Insgesamt bleibt es bei dem seit B. Duhms Ansatz gewonnenen Bilde: ein exilischer Prophet Dtrjes, dessen Botschaft relativ
früh literarisch gestaltet wird; diese Botschaft konzentriert sich auf kommendes Heil für Israel-Jakob am Orte des Zion nach
Rückkehr aus Babel, für die das gottgegebene Wirken des Kyros von Persien Voraussetzung ist. Für diese prophetische Denkwelt sind zwei »Gottesknechte« konstitutiv, die wir ursprünglich zu trennen haben: der kollektive Gottesknecht Jakob/Israel und der individuelle der vier bekannten Lieder, der mit dem Propheten Dtrjes identisch ist. Freilich gibt es in der redaktionellen Weiterarbeit fließende Übergänge dieser Größen, die mithin im literarischen Weiterbildungsgeschehen ihre Trennschärfe auch einbüßen, wobei zusätzlich noch Kyros in die Knechtsrolle hinein interpretiert werden kann, was nach H. und anderen in 49,8 f.
(und schon 42,5–9) der Fall ist (373). So interpretiert z. B. 49,7 den (zunächst individuell-prophetischen) Knecht von 49,1–6
(zweites Gottesknechtslied) als Israel (366 ff.). Hier wird deutlich erkannt, dass Bedeutungen von Texten nicht festliegen, sondern
durch neue Interpretation veränderbar (oder gar erst gewinnbar) sind. Inwieweit dabei die alte oder ursprüngliche Bedeutung
gewahrt wird, ist eine Frage, die wohl noch weiterer Diskussion bedarf. – Im Übrigen betont H. zu Recht die universalen
Implikationen der dtrjes Botschaft (vgl. bes. zu 45,22 f.; 73 ff. u. ö.) höchst energisch, auch wenn diese universalen Erwartungen
im Zusammenhang mit endredaktionellen Vorgängen durchaus auch sistiert werden können (z. B. durch 45,25; 49,8–12).
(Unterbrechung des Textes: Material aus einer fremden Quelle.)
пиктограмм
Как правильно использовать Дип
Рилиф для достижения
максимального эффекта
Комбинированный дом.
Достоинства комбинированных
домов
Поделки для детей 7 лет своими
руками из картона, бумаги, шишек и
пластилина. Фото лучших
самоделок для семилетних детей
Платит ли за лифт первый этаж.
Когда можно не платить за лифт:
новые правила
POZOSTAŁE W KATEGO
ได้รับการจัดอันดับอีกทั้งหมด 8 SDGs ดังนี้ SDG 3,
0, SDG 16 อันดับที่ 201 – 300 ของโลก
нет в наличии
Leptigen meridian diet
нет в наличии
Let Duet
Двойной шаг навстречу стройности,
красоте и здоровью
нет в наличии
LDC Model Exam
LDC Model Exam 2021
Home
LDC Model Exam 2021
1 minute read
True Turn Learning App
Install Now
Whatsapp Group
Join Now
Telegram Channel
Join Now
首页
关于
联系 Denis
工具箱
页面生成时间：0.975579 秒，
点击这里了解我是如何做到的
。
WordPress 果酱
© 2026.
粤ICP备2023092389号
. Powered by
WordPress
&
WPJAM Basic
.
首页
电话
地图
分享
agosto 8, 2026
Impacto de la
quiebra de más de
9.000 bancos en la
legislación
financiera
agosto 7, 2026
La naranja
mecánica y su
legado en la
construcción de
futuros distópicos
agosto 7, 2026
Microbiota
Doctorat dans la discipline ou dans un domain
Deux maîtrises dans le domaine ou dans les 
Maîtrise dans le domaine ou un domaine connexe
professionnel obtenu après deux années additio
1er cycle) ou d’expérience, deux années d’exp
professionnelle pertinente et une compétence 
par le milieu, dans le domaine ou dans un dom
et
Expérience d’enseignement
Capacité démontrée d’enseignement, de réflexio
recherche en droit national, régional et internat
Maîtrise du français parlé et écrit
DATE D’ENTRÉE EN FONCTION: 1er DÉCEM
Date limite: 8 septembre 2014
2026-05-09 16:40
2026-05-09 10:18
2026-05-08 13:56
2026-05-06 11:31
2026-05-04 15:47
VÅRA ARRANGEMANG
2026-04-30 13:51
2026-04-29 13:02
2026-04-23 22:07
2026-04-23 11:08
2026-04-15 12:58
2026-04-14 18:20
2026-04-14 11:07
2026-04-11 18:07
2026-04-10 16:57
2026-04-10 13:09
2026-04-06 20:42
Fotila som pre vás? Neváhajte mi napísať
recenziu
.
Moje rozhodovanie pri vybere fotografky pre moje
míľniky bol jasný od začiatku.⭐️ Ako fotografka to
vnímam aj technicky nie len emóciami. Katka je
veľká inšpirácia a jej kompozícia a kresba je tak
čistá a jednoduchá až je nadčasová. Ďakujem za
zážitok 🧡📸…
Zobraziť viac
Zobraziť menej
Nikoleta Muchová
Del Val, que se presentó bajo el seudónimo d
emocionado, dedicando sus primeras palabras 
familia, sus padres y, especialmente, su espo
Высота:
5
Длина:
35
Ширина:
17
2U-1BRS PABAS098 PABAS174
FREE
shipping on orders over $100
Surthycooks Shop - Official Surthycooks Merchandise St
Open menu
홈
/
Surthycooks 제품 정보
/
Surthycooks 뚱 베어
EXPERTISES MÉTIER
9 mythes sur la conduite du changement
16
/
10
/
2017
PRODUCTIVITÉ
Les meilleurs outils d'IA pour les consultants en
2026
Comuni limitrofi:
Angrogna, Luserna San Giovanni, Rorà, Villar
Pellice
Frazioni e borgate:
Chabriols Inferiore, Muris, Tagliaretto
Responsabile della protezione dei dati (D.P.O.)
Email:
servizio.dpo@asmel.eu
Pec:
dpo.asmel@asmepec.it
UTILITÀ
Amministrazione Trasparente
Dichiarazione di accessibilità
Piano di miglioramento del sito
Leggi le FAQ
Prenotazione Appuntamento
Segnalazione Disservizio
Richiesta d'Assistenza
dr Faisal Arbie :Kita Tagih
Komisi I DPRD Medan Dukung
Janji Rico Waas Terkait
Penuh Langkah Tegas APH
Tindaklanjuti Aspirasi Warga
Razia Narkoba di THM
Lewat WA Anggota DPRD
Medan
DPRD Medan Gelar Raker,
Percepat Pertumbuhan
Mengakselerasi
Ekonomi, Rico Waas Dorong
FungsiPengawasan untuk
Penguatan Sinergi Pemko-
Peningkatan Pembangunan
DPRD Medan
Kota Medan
Was in H.s Kommentierung unter dem Rubrum »Ziel« abschließend behandelt wird, ist im Wesentlichen eine Zusammenfassung der Auslegung zuvor, die gegebenenfalls orientiert ist an einer Scheidung von Grundtext und redaktioneller Stufe bzw. redaktionellen Stufen. Gegebenenfalls werden auch neutestamentliche Aufnahmen von dtrjes Texten angesprochen und kritisch gewürdigt. Eine Beziehung auf mehr gegenwärtige Phänomene erfolgt seltener (z. B. 122 zu Jes 46,3 f. Jochen Kleppers Lied, EKG 534 = EG 380), so dass die Stärke der Zielangabe zweifellos auf historischem Gebiete liegt.
Man kann nur hoffen und H. wie potentiellen Lesern wünschen, dass der letzte Teil des dtrjes Buchteils, also der Zionsteil
49–55, in erheblich kürzerer Zeit erscheinen kann als der hier vorliegende Teilband.